Anindita would like to see this happen. Even this interview, which she has squeezed into her already hectic schedule, she says she is doing because she hopes it will get the message out, “so that my son will have to answer fewer questions.”
Parvathi Nayar, a Chennai-based artist and choice mother, draws on the word ‘diversity’. “The landscape our children grow up in has changed dramatically. In terms of choices there is a plethora of creative possibilities now. Likewise, parenting opportunities have changed, most so in the urban space. It is a relevant choice to be a single parent today — not as an also-ran option and not because the parent has been abandoned by his or her partner,” says Nayar. “The informed single parent accepts the emphasis being placed on parenting as a thoughtful and responsible choice, not as a state-of-affairs one stumbles into.”
While no parent will ever tell you it hasn’t been worth it, choice moms do say one other thing: you must be very, very sure before you take the decision. Shobhana, for instance, says that she has absolutely no break. “Mental, emotional, physical, financial — when I’m down, I do wish someone would handle at least one aspect,” she says.

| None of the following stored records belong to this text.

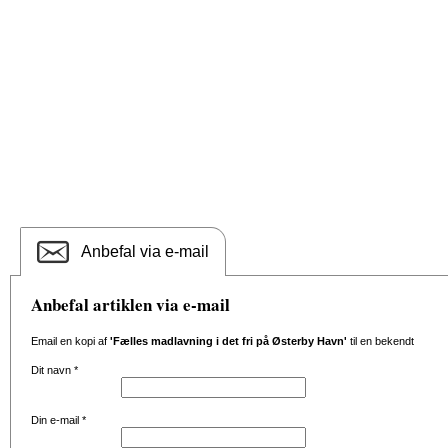
Anbefal via e-mail
Anbefal artiklen via e-mail
Email en kopi af
'Fælles madlavning i det fri på Østerby Havn'
til en bekendt
Dit navn
*
Din e-mail
*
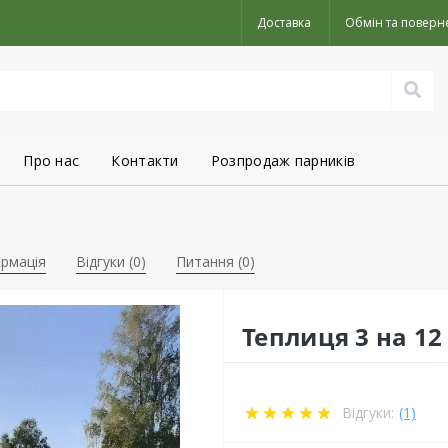
Доставка
Обмін та поверн
Про нас
Контакти
Розпродаж парників
рмація
Відгуки (0)
Питання
(0)
Теплиця 3 на 12
Відгуки:
(1)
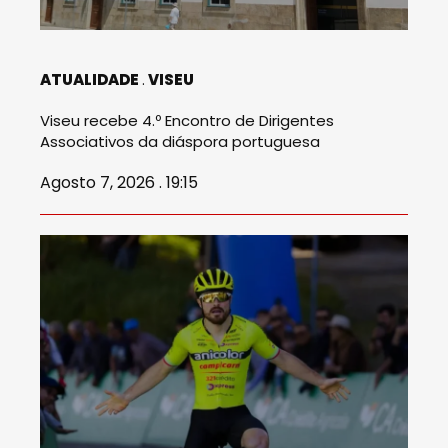
ATUALIDADE
VISEU
Viseu recebe 4.º Encontro de Dirigentes
Associativos da diáspora portuguesa
Agosto 7, 2026 . 19:15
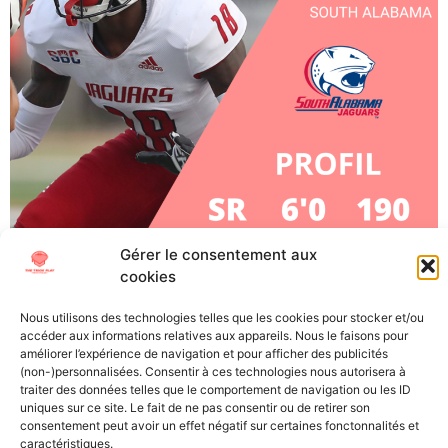
Gérer le consentement aux
Darrell Luter Jr, CB, South Alabama (Senior) À
cookies
l’approche de la Draft NFL 2023, The Trick Play vous
propose de vous plonger au mieux dans cet évènement
Nous utilisons des technologies telles que les cookies pour stocker et/ou
si particulier. Découvrez les futures stars (ou
accéder aux informations relatives aux appareils. Nous le faisons pour
désillusions) de la NFL grâce à nos « scouting reports »,
améliorer l’expérience de navigation et pour afficher des publicités
(non-)personnalisées. Consentir à ces technologies nous autorisera à
les présentations détaillées des meilleurs joueurs
traiter des données telles que le comportement de navigation ou les ID
universitaires. Points forts : […]
uniques sur ce site. Le fait de ne pas consentir ou de retirer son
consentement peut avoir un effet négatif sur certaines fonctonnalités et
caractéristiques.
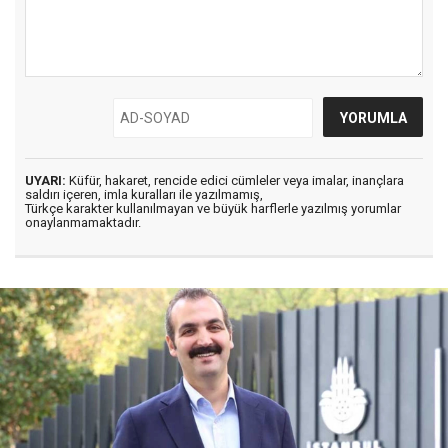
UYARI:
Küfür, hakaret, rencide edici cümleler veya imalar, inançlara
saldırı içeren, imla kuralları ile yazılmamış,
Türkçe karakter kullanılmayan ve büyük harflerle yazılmış yorumlar
onaylanmamaktadır.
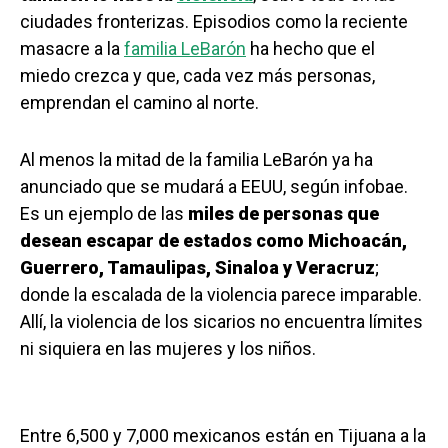
ciudades fronterizas. Episodios como la reciente
masacre a la
familia LeBarón
ha hecho que el
miedo crezca y que, cada vez más personas,
emprendan el camino al norte.
Al menos la mitad de la familia LeBarón ya ha
anunciado que se mudará a EEUU, según infobae.
Es un ejemplo de las
miles de personas que
desean escapar de estados como Michoacán,
Guerrero, Tamaulipas, Sinaloa y Veracruz
;
donde la escalada de la violencia parece imparable.
Allí, la violencia de los sicarios no encuentra límites
ni siquiera en las mujeres y los niños.
Entre 6,500 y 7,000 mexicanos están en Tijuana a la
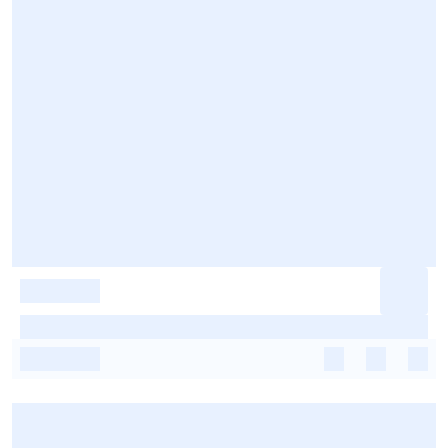
-
-
-
-
-
-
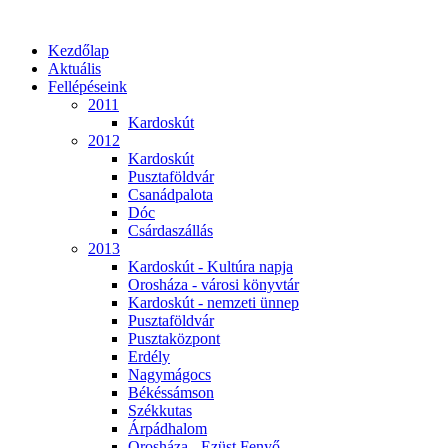
Kezdőlap
Aktuális
Fellépéseink
2011
Kardoskút
2012
Kardoskút
Pusztaföldvár
Csanádpalota
Dóc
Csárdaszállás
2013
Kardoskút - Kultúra napja
Orosháza - városi könyvtár
Kardoskút - nemzeti ünnep
Pusztaföldvár
Pusztaközpont
Erdély
Nagymágocs
Békéssámson
Székkutas
Árpádhalom
Orosháza - Ezüst Fenyő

She adds that acting as both mother and father can sometimes be a challenge, especially in enforcing discipline for children.
And it isn’t just the mothers who must be tough — so must the children. Rekhaba named her daughter Abhigna, after Kalidas’ Abhigyan Shakuntalam, for a reason. In the play, the protagonist has to struggle to find her place in the world. Abhigyan means identity, and Rekhaba is clear that while her daughter will bear her mother’s name, she will be encouraged to craft her own identity: “ Aap khud apna pehchaan banao ,” she tells her daughter.